#### Records shown:
━━━━━━
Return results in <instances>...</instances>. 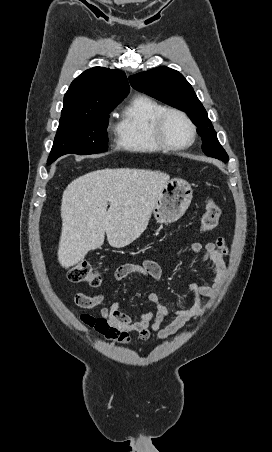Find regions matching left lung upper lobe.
<instances>
[{"instance_id": "5c2ea615", "label": "left lung upper lobe", "mask_w": 272, "mask_h": 452, "mask_svg": "<svg viewBox=\"0 0 272 452\" xmlns=\"http://www.w3.org/2000/svg\"><path fill=\"white\" fill-rule=\"evenodd\" d=\"M129 81L136 90L186 112L197 126L198 134L202 137L203 152L209 157L224 162L228 161L229 157L217 139V134L205 108L182 74L161 66L132 75L129 77Z\"/></svg>"}]
</instances>
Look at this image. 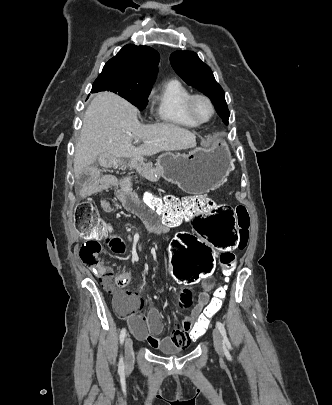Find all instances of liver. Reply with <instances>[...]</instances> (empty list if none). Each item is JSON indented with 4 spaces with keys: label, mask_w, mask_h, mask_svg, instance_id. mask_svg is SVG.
Returning <instances> with one entry per match:
<instances>
[{
    "label": "liver",
    "mask_w": 332,
    "mask_h": 405,
    "mask_svg": "<svg viewBox=\"0 0 332 405\" xmlns=\"http://www.w3.org/2000/svg\"><path fill=\"white\" fill-rule=\"evenodd\" d=\"M143 144L133 146V140ZM192 132L174 124L142 125L137 109L111 92L97 93L85 111L83 126L74 155L78 177L97 157L106 167L119 164L120 158L153 156L161 151L184 150L196 146Z\"/></svg>",
    "instance_id": "6515ba94"
}]
</instances>
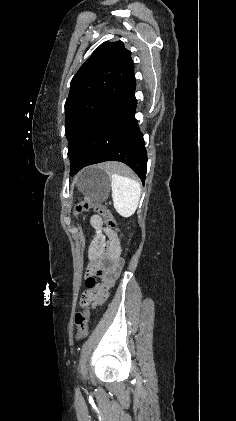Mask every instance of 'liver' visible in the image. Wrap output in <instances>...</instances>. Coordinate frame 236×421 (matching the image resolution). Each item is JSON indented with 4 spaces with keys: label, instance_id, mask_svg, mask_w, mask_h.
Masks as SVG:
<instances>
[{
    "label": "liver",
    "instance_id": "obj_1",
    "mask_svg": "<svg viewBox=\"0 0 236 421\" xmlns=\"http://www.w3.org/2000/svg\"><path fill=\"white\" fill-rule=\"evenodd\" d=\"M100 166L101 168H105V170H111V162H103Z\"/></svg>",
    "mask_w": 236,
    "mask_h": 421
}]
</instances>
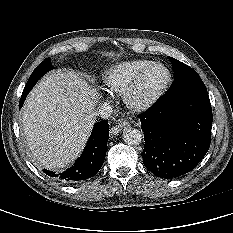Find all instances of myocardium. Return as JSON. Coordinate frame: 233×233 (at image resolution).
I'll return each mask as SVG.
<instances>
[{
	"label": "myocardium",
	"mask_w": 233,
	"mask_h": 233,
	"mask_svg": "<svg viewBox=\"0 0 233 233\" xmlns=\"http://www.w3.org/2000/svg\"><path fill=\"white\" fill-rule=\"evenodd\" d=\"M162 68L166 72V80L164 83L148 96H142L141 91L144 82L148 75L155 69ZM172 83V74L169 68L162 64L155 62L148 68H146L128 87L124 93V101L126 105L133 111L141 112L151 108L168 90Z\"/></svg>",
	"instance_id": "1"
}]
</instances>
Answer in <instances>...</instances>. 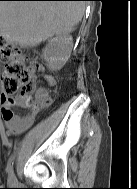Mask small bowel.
<instances>
[{"instance_id":"obj_1","label":"small bowel","mask_w":137,"mask_h":189,"mask_svg":"<svg viewBox=\"0 0 137 189\" xmlns=\"http://www.w3.org/2000/svg\"><path fill=\"white\" fill-rule=\"evenodd\" d=\"M36 71L42 72L43 69L39 66L36 68ZM36 78V74H34V97L37 100V107L35 109L27 105L25 96H16L2 103V117L8 132L12 135H21L26 132L35 122L38 112L52 103V98L47 89L37 86ZM43 78L48 86L56 84V79L52 75H43ZM14 107L26 110V112L23 114L15 113L13 111Z\"/></svg>"}]
</instances>
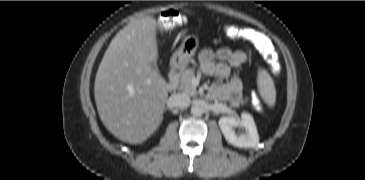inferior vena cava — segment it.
Listing matches in <instances>:
<instances>
[{"label": "inferior vena cava", "instance_id": "602c4592", "mask_svg": "<svg viewBox=\"0 0 365 180\" xmlns=\"http://www.w3.org/2000/svg\"><path fill=\"white\" fill-rule=\"evenodd\" d=\"M168 102H169L170 107L185 109L190 105L191 100L188 95H186L184 93H178V94H173L169 98Z\"/></svg>", "mask_w": 365, "mask_h": 180}]
</instances>
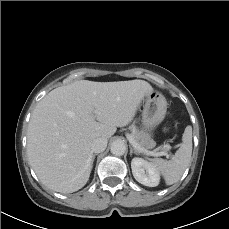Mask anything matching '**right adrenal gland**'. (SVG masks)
<instances>
[{
	"mask_svg": "<svg viewBox=\"0 0 229 229\" xmlns=\"http://www.w3.org/2000/svg\"><path fill=\"white\" fill-rule=\"evenodd\" d=\"M97 155H98V154H93V155H92V164H93L94 159H95V157H96Z\"/></svg>",
	"mask_w": 229,
	"mask_h": 229,
	"instance_id": "right-adrenal-gland-1",
	"label": "right adrenal gland"
}]
</instances>
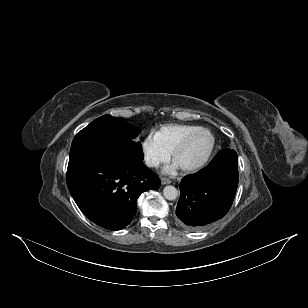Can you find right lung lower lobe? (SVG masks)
<instances>
[{"label": "right lung lower lobe", "mask_w": 308, "mask_h": 308, "mask_svg": "<svg viewBox=\"0 0 308 308\" xmlns=\"http://www.w3.org/2000/svg\"><path fill=\"white\" fill-rule=\"evenodd\" d=\"M66 179L82 213L109 230L126 227L135 216L141 193L160 186L157 175L142 161L112 156L69 160Z\"/></svg>", "instance_id": "right-lung-lower-lobe-1"}]
</instances>
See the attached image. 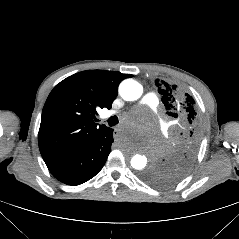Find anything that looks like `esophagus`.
<instances>
[{"instance_id": "1", "label": "esophagus", "mask_w": 239, "mask_h": 239, "mask_svg": "<svg viewBox=\"0 0 239 239\" xmlns=\"http://www.w3.org/2000/svg\"><path fill=\"white\" fill-rule=\"evenodd\" d=\"M112 137H113V139H115V140L121 139V137H122L121 131H120L119 129H114V130L112 131Z\"/></svg>"}]
</instances>
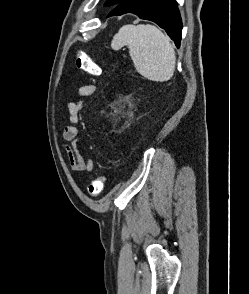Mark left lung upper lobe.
<instances>
[{
	"instance_id": "obj_1",
	"label": "left lung upper lobe",
	"mask_w": 249,
	"mask_h": 294,
	"mask_svg": "<svg viewBox=\"0 0 249 294\" xmlns=\"http://www.w3.org/2000/svg\"><path fill=\"white\" fill-rule=\"evenodd\" d=\"M122 1H124V0H108V1L105 3V5H107V6H111V5H114V4H119V3H121Z\"/></svg>"
}]
</instances>
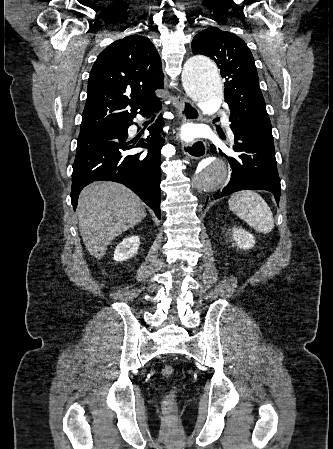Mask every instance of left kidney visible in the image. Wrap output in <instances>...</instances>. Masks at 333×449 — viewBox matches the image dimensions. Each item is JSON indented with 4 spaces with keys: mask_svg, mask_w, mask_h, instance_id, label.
I'll list each match as a JSON object with an SVG mask.
<instances>
[{
    "mask_svg": "<svg viewBox=\"0 0 333 449\" xmlns=\"http://www.w3.org/2000/svg\"><path fill=\"white\" fill-rule=\"evenodd\" d=\"M232 236L235 245L240 249H250L255 245L254 236L240 227L232 229Z\"/></svg>",
    "mask_w": 333,
    "mask_h": 449,
    "instance_id": "left-kidney-1",
    "label": "left kidney"
}]
</instances>
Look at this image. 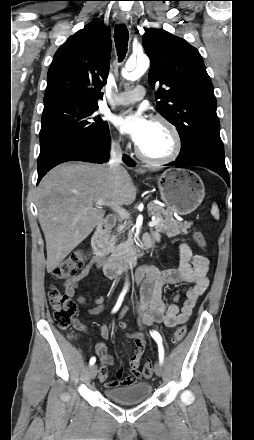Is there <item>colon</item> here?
Segmentation results:
<instances>
[{
  "instance_id": "1",
  "label": "colon",
  "mask_w": 254,
  "mask_h": 440,
  "mask_svg": "<svg viewBox=\"0 0 254 440\" xmlns=\"http://www.w3.org/2000/svg\"><path fill=\"white\" fill-rule=\"evenodd\" d=\"M193 238L197 245L202 249L207 248V241L202 232L196 230L193 233ZM87 259V253L83 249H79L71 253L65 260L59 263L52 271L53 277L57 279H66L75 275V273L84 265ZM49 301L53 311L54 322L58 328L62 330H71L76 327L74 316L76 313L75 302L66 294V292L52 287L49 292ZM187 329L185 326H180L172 336L174 344L180 343L185 337ZM145 377H151L153 374V367L147 363L143 368Z\"/></svg>"
}]
</instances>
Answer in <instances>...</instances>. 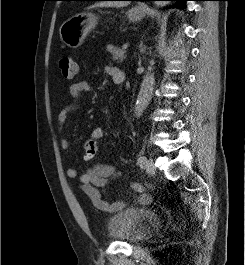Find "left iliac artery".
I'll list each match as a JSON object with an SVG mask.
<instances>
[{
	"label": "left iliac artery",
	"instance_id": "obj_1",
	"mask_svg": "<svg viewBox=\"0 0 245 265\" xmlns=\"http://www.w3.org/2000/svg\"><path fill=\"white\" fill-rule=\"evenodd\" d=\"M146 161H147L146 157L145 156H141V157L138 158L137 164L139 166H143L146 163Z\"/></svg>",
	"mask_w": 245,
	"mask_h": 265
}]
</instances>
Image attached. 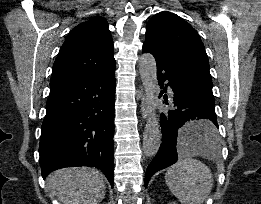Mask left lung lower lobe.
<instances>
[{"label":"left lung lower lobe","mask_w":261,"mask_h":204,"mask_svg":"<svg viewBox=\"0 0 261 204\" xmlns=\"http://www.w3.org/2000/svg\"><path fill=\"white\" fill-rule=\"evenodd\" d=\"M143 52H149L155 57L159 84L168 80V85L174 92L171 101H168L167 95L164 94V102L169 107L161 113L162 144L147 168V187L154 173L177 161V152L181 148L193 149L201 141H215L218 124L211 84L182 68L163 62L145 47ZM165 92L166 87L160 92V97ZM188 121H196L198 124L191 131L183 133L181 127Z\"/></svg>","instance_id":"0a47b994"}]
</instances>
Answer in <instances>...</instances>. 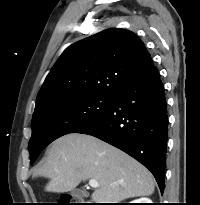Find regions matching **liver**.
<instances>
[{
	"instance_id": "liver-1",
	"label": "liver",
	"mask_w": 200,
	"mask_h": 205,
	"mask_svg": "<svg viewBox=\"0 0 200 205\" xmlns=\"http://www.w3.org/2000/svg\"><path fill=\"white\" fill-rule=\"evenodd\" d=\"M35 176L49 178L47 192L74 190L81 181L95 179V203H119L149 196L155 185L152 174L137 160L93 136L70 133L56 139Z\"/></svg>"
}]
</instances>
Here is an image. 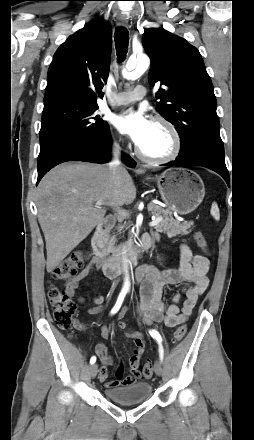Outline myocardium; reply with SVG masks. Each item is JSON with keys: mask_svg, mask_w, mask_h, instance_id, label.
<instances>
[{"mask_svg": "<svg viewBox=\"0 0 254 440\" xmlns=\"http://www.w3.org/2000/svg\"><path fill=\"white\" fill-rule=\"evenodd\" d=\"M153 122L157 123V124L164 125L171 133V135L173 137V148H172L171 152L169 154H167L165 156H161V157L149 156V155L144 154L140 150V148L137 146L135 149L136 154L140 159H142L143 161H146V162L156 163V164L169 163V162L175 160L181 152V149H182L181 135H180L178 129L176 128V126L165 117L156 116L153 119Z\"/></svg>", "mask_w": 254, "mask_h": 440, "instance_id": "1", "label": "myocardium"}]
</instances>
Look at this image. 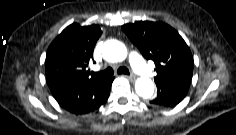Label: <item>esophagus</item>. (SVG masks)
<instances>
[{
  "label": "esophagus",
  "mask_w": 236,
  "mask_h": 135,
  "mask_svg": "<svg viewBox=\"0 0 236 135\" xmlns=\"http://www.w3.org/2000/svg\"><path fill=\"white\" fill-rule=\"evenodd\" d=\"M123 77H126L129 81L134 82L135 77L134 76H127V75H122Z\"/></svg>",
  "instance_id": "esophagus-1"
}]
</instances>
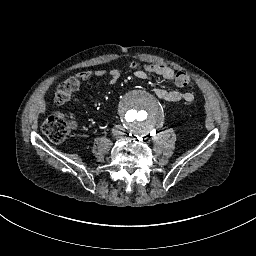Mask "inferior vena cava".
<instances>
[{"label":"inferior vena cava","mask_w":256,"mask_h":256,"mask_svg":"<svg viewBox=\"0 0 256 256\" xmlns=\"http://www.w3.org/2000/svg\"><path fill=\"white\" fill-rule=\"evenodd\" d=\"M118 131H123V128L117 125L115 126V129H113V135L122 136L123 132L119 133Z\"/></svg>","instance_id":"inferior-vena-cava-1"}]
</instances>
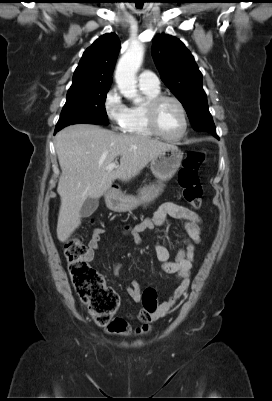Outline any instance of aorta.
<instances>
[{"label": "aorta", "mask_w": 272, "mask_h": 401, "mask_svg": "<svg viewBox=\"0 0 272 401\" xmlns=\"http://www.w3.org/2000/svg\"><path fill=\"white\" fill-rule=\"evenodd\" d=\"M143 55V45L132 44L119 60L115 72V80L120 93L135 104L142 102L141 96L137 93L136 73L143 61Z\"/></svg>", "instance_id": "aorta-1"}]
</instances>
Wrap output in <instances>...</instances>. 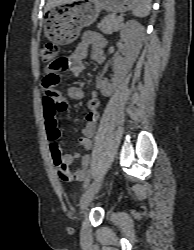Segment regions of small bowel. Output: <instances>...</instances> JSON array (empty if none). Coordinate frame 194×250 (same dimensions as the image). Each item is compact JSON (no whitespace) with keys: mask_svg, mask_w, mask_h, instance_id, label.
Wrapping results in <instances>:
<instances>
[{"mask_svg":"<svg viewBox=\"0 0 194 250\" xmlns=\"http://www.w3.org/2000/svg\"><path fill=\"white\" fill-rule=\"evenodd\" d=\"M106 41L97 32H84L81 36V41L73 51V53L67 57L62 58L64 63L60 69L54 70L48 66L45 69V78L52 73H58L59 71H69L76 76L81 75L84 70V60L88 56L91 50V57L97 63H103L105 61V47ZM43 81V87L48 95H51L55 102L58 104V108L53 113H46L44 111L45 128L47 136L51 142L50 151L53 160H55L56 153L59 152V157L62 163L67 167L70 165L78 156L77 152L63 153L57 145V140L60 137V131L57 122V113L66 109L65 98L52 86ZM99 85L102 92H108L111 88V82L105 77L104 73L99 77ZM66 95L72 100H81L84 97V91L79 86H69L66 90ZM100 101L97 97V93H93L92 97L87 102V112L85 114V127L83 129V137L79 139V145L84 149H91L92 141L91 138L95 133L96 123L99 114ZM54 137V138H53ZM90 165V156L84 155L81 158V166L75 172L70 173V179L67 181H82L87 178V171Z\"/></svg>","mask_w":194,"mask_h":250,"instance_id":"obj_1","label":"small bowel"}]
</instances>
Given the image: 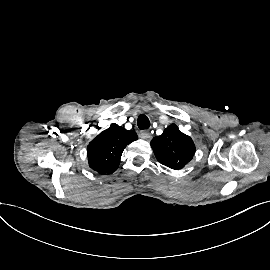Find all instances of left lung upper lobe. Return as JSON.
Listing matches in <instances>:
<instances>
[{
	"label": "left lung upper lobe",
	"mask_w": 270,
	"mask_h": 270,
	"mask_svg": "<svg viewBox=\"0 0 270 270\" xmlns=\"http://www.w3.org/2000/svg\"><path fill=\"white\" fill-rule=\"evenodd\" d=\"M157 160L172 169H182L194 156L195 145L192 139L172 124L163 134L151 141Z\"/></svg>",
	"instance_id": "5c2ea615"
}]
</instances>
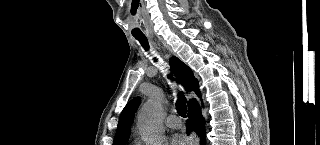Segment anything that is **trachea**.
Returning <instances> with one entry per match:
<instances>
[{"label":"trachea","instance_id":"1","mask_svg":"<svg viewBox=\"0 0 320 145\" xmlns=\"http://www.w3.org/2000/svg\"><path fill=\"white\" fill-rule=\"evenodd\" d=\"M135 38L140 42L142 47L145 49V51L149 50V43L146 37L144 36H135ZM157 61V59H155ZM169 79H172L171 75H168ZM176 108L178 111V114L181 117H186V98L182 92L178 93V99L176 101Z\"/></svg>","mask_w":320,"mask_h":145}]
</instances>
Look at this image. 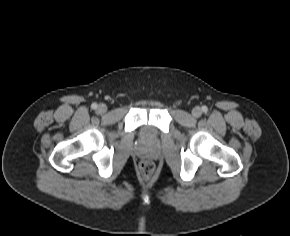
━━━━━━
#### Task brief:
Each line from the one containing "Segment anything that is **trachea**." through the last line of the listing must be copied exactly, and the pictures must not be.

#### Answer to this exercise:
Segment anything that is **trachea**.
Returning <instances> with one entry per match:
<instances>
[{"label":"trachea","instance_id":"1","mask_svg":"<svg viewBox=\"0 0 320 145\" xmlns=\"http://www.w3.org/2000/svg\"><path fill=\"white\" fill-rule=\"evenodd\" d=\"M135 38L140 42L142 47L145 49V51L149 50V43L146 37L144 36H135ZM157 61V59H155ZM169 79H172L171 75H168ZM176 108L178 111V114L181 117H186V98L182 92L178 93V99L176 101Z\"/></svg>","mask_w":320,"mask_h":145}]
</instances>
Look at this image. 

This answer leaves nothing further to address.